# Giant retic.....not so giant



## danielsan (Jan 10, 2004)

http://www.guardian.co.uk/g2/story/0,3604,1116074,00.html


----------



## luke (Jan 10, 2004)

interesting.........


----------



## Morelia_man (Jan 10, 2004)

very interesting... thanks dan


----------



## Slateman (Jan 10, 2004)

So Sad I am . I hoped for fairytale.


----------



## Fuscus (Jan 10, 2004)

Pity - still my calculation of 7.5 meters in the other thread wasn't far wrong


----------



## kevyn (Jan 10, 2004)

The largest species of snake ever known to exist is Giganthopis gastini. A foselized speciem was found that messured 36ft. That's as big as they have ever been. One could draw a conclusion that a living specimen over that length is extremly unlikely entering into impossible. It's closest relative is the African Rock Python (Python sebae). I don't think that anyone was really surprised about the final messurement though.


----------



## craig (Jan 10, 2004)

could this be another exaduration by the media. 
cough cough.....steve irwin.....cough cough


----------



## kevyn (Jan 10, 2004)

Not the media just a zoo keeper. But we know how unheard of that is. :roll:


----------



## africancichlidau (Jan 10, 2004)

Well I don't believce the Guardian, they just want to make it worse for an already downtrodden Nation ! I think we should send someone with some credibility to measure this elastic snake. Now, let's see, who can we send? Crikey I just can't think of anyone


----------



## Fuscus (Jan 11, 2004)

I like the line "[Darmanto's story] is exceedingly consistent.
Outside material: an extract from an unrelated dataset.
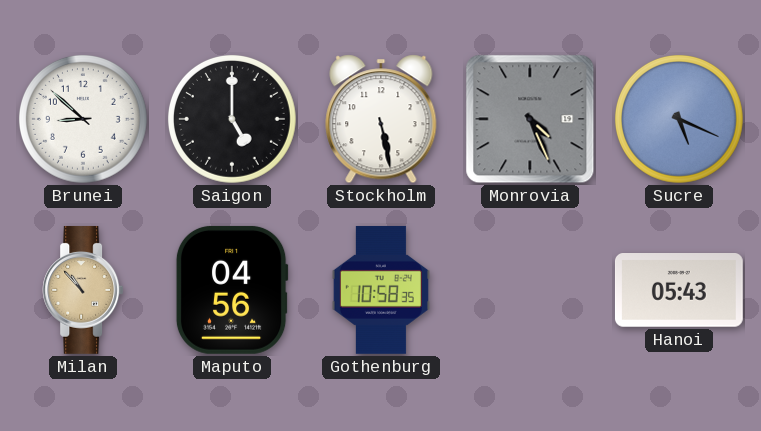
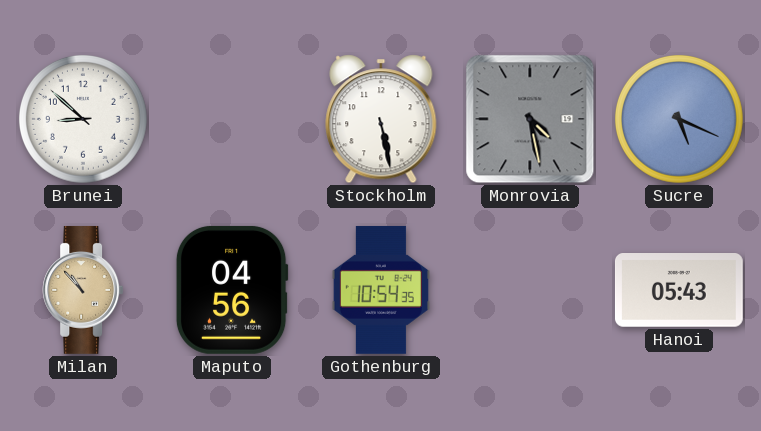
Saigon: 5:00 -> none
Monrovia: 4:26 -> 4:28
Gothenburg: 10:58 -> 10:54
These giant pythons always shrink whenever a tape measure turns up." Appeals to the cynical part of me


----------



## Robert (Jan 11, 2004)

Yer i thought when i seen it on the news someone was telling a little fib.
15m and 447kg yer right what is this the dream time.(i do dream of snakes this big).


----------



## neven (Jan 11, 2004)

wow thats a big unit... wouldnt want to find that unexpected in your garden... 
nev


----------